Hello 1* I need to use logistic regression. But my data file is very huge( appx. 4 million line). R doesn't handle such a file. What can I do ? ------------------------ 2* So, I thought whether I could perform sta. analyses on summarised data (count of yes/no values) of the huge file. Normally, summarised data file short and R could handle it. Then I used this command. > lo <-glm(hey.count~as.factor(jeo)+as.factor(eg)+as.factor(kon)+ as.factor(yol)+ as.factor(aks)+as.factor(fay),family=poisson,data=dt2) as you see I used count value of yes/no data as independent data.
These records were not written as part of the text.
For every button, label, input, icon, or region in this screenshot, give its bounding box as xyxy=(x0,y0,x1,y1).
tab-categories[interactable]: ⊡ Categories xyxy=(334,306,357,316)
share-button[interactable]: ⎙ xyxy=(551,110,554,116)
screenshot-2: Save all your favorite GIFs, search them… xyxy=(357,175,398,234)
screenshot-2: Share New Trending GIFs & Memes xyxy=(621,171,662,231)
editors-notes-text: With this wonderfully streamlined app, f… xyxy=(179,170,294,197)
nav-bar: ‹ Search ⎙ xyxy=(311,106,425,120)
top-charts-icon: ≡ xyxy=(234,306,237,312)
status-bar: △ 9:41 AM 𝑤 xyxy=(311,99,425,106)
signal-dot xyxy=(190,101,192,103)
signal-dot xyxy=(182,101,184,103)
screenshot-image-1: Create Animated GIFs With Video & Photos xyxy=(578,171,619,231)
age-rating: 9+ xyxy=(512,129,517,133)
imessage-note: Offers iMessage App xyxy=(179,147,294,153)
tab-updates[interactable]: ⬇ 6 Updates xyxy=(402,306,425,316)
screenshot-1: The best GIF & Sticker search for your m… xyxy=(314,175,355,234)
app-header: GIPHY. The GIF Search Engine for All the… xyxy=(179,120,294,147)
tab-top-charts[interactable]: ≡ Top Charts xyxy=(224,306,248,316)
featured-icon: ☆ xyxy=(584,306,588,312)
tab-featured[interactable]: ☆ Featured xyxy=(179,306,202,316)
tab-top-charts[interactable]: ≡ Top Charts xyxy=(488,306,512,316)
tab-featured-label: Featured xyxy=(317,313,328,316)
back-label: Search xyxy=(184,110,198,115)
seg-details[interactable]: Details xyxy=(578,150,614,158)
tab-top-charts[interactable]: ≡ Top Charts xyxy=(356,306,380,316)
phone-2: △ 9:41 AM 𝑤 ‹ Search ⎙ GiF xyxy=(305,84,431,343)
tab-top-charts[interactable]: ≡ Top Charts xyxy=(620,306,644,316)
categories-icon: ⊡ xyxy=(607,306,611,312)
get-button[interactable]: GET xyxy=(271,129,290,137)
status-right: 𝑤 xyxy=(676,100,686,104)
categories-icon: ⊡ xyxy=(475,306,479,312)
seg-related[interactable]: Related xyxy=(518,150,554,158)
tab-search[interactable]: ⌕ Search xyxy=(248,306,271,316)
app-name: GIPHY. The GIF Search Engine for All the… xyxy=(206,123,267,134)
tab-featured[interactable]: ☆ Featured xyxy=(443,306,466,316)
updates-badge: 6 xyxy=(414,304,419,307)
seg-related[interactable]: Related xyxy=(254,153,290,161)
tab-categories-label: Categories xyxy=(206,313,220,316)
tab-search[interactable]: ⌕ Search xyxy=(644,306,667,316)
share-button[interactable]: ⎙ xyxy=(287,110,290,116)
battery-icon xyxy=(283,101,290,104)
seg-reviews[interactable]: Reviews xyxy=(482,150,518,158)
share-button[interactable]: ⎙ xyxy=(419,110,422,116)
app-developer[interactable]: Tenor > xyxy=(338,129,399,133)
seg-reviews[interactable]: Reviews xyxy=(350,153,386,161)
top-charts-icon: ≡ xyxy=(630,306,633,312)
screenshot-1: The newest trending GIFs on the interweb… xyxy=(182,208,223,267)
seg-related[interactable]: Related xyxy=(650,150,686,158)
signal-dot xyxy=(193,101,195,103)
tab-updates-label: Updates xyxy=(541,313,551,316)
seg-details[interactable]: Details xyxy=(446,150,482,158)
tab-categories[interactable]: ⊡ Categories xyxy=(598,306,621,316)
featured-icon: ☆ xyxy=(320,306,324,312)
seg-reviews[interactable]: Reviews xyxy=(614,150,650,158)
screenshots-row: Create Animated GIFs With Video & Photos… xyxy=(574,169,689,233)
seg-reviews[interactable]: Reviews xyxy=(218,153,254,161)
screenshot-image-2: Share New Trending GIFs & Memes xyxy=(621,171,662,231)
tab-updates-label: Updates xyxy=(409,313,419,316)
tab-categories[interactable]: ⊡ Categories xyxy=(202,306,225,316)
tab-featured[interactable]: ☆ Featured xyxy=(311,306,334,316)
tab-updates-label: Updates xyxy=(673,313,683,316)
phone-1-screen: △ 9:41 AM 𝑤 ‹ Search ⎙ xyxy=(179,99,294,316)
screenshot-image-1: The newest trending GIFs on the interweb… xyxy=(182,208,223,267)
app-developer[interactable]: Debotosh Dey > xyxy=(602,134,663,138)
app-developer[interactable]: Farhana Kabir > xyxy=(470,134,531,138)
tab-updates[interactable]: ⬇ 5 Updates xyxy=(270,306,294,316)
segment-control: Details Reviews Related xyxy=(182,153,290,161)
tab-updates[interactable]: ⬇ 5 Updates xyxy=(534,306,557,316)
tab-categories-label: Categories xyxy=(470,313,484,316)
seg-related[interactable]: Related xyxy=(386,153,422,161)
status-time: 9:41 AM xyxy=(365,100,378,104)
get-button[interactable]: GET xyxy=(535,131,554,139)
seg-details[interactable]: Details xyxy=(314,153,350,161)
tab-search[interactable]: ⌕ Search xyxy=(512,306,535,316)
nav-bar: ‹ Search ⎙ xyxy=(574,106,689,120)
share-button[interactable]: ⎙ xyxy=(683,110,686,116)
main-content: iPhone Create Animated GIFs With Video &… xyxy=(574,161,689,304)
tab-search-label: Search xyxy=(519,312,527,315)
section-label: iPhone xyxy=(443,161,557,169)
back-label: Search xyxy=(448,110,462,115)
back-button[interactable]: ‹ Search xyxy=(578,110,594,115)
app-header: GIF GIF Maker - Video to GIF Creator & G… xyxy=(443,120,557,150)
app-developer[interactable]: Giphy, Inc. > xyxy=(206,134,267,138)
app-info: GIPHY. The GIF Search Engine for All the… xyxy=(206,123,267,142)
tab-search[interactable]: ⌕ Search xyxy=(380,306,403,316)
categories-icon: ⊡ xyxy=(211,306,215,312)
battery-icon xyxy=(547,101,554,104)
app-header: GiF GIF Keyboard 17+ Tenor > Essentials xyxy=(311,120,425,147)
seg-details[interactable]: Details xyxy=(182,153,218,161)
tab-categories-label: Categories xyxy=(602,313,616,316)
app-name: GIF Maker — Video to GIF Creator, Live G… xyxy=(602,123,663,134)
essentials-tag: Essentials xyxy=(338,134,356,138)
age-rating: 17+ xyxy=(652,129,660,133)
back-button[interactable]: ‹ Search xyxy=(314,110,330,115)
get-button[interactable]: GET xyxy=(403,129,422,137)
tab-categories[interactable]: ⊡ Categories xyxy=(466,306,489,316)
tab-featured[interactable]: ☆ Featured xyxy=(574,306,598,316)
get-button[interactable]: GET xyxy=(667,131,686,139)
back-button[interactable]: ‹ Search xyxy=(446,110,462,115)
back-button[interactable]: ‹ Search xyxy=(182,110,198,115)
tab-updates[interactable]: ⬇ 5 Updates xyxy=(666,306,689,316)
Is it good idea to use this method instead of binomial logistic regression ? what do you suggest more ? thanks in advance -- Ahmet Temiz Geological Engineer General Directorate of Disaster Affairs TURKEY ______________________________________ Scanned and protected by Inflex pldaniels.com/inflex ______________________________________ The views and opinions expressed in this e-mail message are the sender's own and do not necessarily represent the views and the opinions of Earthquake Research Dept. of General Directorate of Disaster Affairs. Bu e-postadaki fikir ve gorusler gonderenin sahsina ait olup, yasal olarak T.C. B.I.B. Afet Isleri Gn.Mud. Deprem Arastirma Dairesi'ni baglayici nitelikte degildir.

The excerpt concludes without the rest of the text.